Rechtspraak
Gerechtshof 's-Hertogenbosch (Locatie 's-Hertogenbosch), 27 december 2011
ECLI:NL:GHSHE:2011:BV0670
werkneemster/werkgever
Werkneemster (58 jaar) is op 1 april 2000 in dienst getreden van (de rechtsvoorganger van) werkgever in de functie van interieurverzorgster voor 30 uur per week. Werkneemster is op 10 november 2005 arbeidsongeschikt geworden. Vanaf medio januari 2006 heeft zij klachten aan de dominante rechterhand- en pols gekregen waaraan zij op 28 april 2006 is geopereerd. In verband met tijdens de operatie optredende complicaties is zij op 13 oktober 2006 opnieuw aan de rechterhand geopereerd. In februari 2007 heeft wederom een hersteloperatie aan rechterhand/pols plaatsgevonden. In 2007 heeft werkneemster een WGA-uitkering ontvangen. In maart 2008 heeft werkgever toestemming gevraagd aan het UWV WERKbedrijf de arbeidsovereenkomst op te zeggen. Deze toestemming is geweigerd. Omdat dezelfde klachten zich vervolgens aan de linkerhand/pols openbaarden heeft zij omstreeks 2008/2009 twee operaties aan de linkerhand/pols ondergaan. Werkgever heeft in januari 2009 opnieuw toestemming verzocht aan het UWV WERKbedrijf. Deze toestemming is verleend op de grond dat werkneemster ruim drie jaar arbeidsongeschikt is terwijl de medische beperkingen niet zijn afgenomen en geen mogelijkheden bestaan werkneemster binnen 26 weken te herplaatsen in aangepast dan wel ander passend werk. Werkneemster heeft herstel van de arbeidsovereenkomst dan wel schadevergoeding wegens kennelijk onredelijk ontslag gevorderd. De kantonrechter heeft de vorderingen afgewezen.
Het hof oordeelt als volgt. Bij de beoordeling of sprake is van kennelijke onredelijke opzegging moeten alle omstandigheden ten tijde van het ontslag in aanmerking worden genomen. De enkele omstandigheid dat de werknemer is ontslagen zonder toekenning van een vergoeding levert in het algemeen geen grond op voor een schadevergoeding wegens kennelijk onredelijke opzegging.
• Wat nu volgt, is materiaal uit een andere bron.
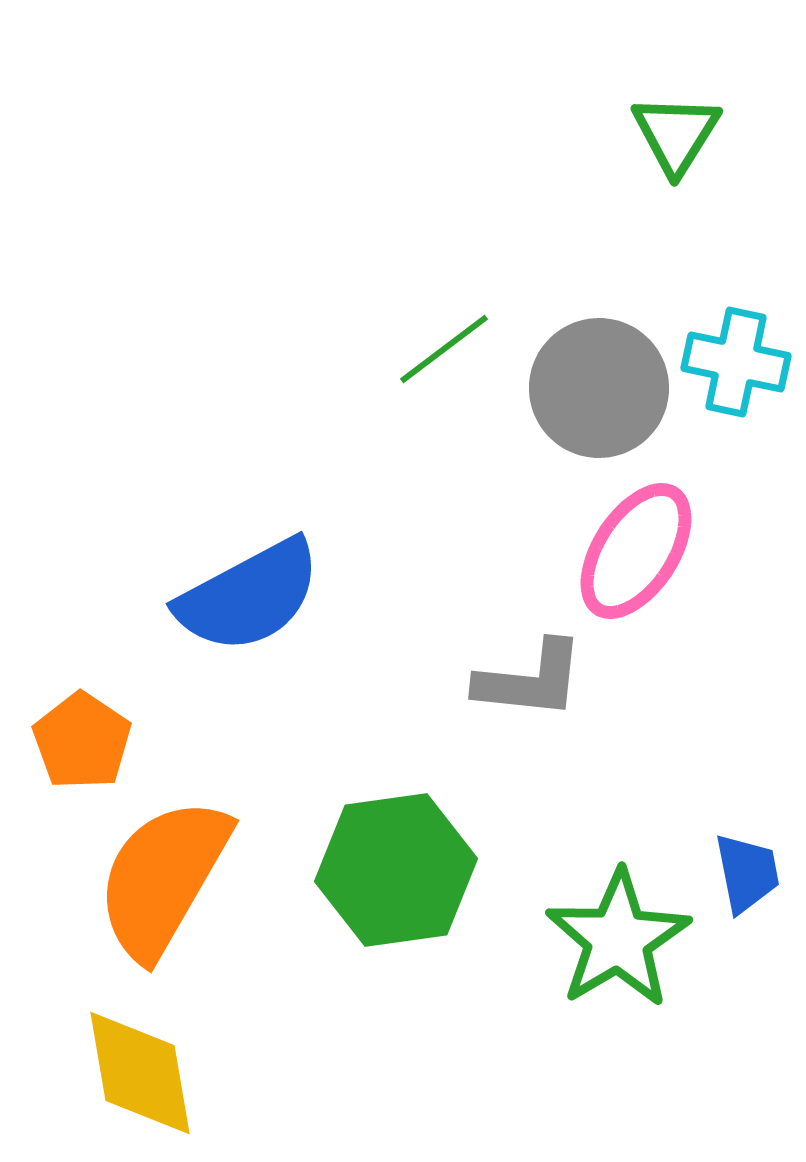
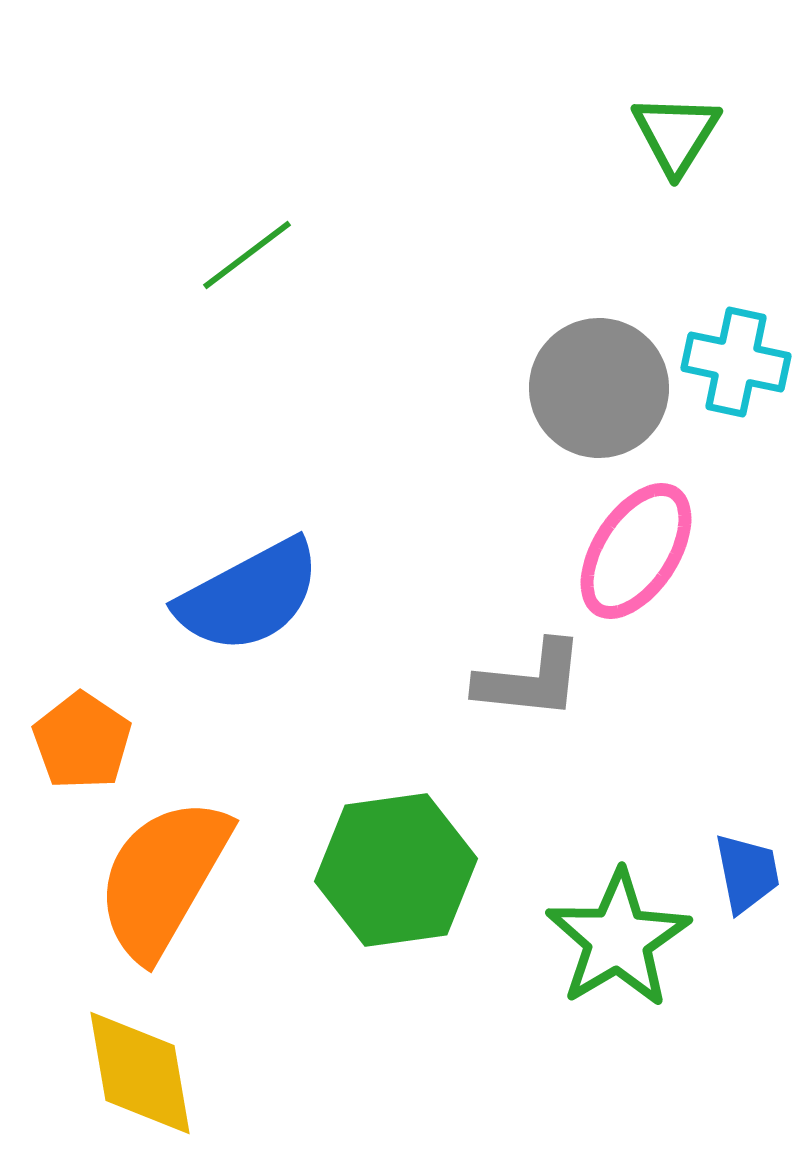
green line: moved 197 px left, 94 px up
Ook indien sprake is van twee jaar onafgebroken arbeidsongeschiktheid en de werkgever op die grond na verkregen toestemming de arbeidsverhouding heeft mogen beƫindigen, kan sprake zijn van kennelijk onredelijke opzegging. Dat is het geval indien zich bijzondere omstandigheden voordoen die meebrengen dat de nadelige gevolgen van de beƫindiging van de arbeidsovereenkomst geheel of ten dele voor rekening van de werkgever dienen te komen (vgl. HR 12 februari 2010, LJN BK4472). Het hof stelt allereerst vast dat gesteld noch gebleken is dat de hand/polsklachten van werkneemster het gevolg zijn van de werkzaamheden die zij voor werkgever heeft verricht. Werkgever treft dus geen verwijt van de arbeidsongeschiktheid van werkneemster. Evenmin is komen vast te staan dat werkgever zijn re-integratieverplichtingen zou hebben geschonden. Aan werkneemster kan worden toegegeven dat de gevolgen van het ontslag groot zijn voor haar: zij heeft een moeilijke positie op de arbeidsmarkt gelet op haar lichamelijke beperkingen, leeftijd, opleiding en eenzijdige en langdurige werkervaring. Er is evenwel geen sprake van een kennelijke onredelijke opzegging.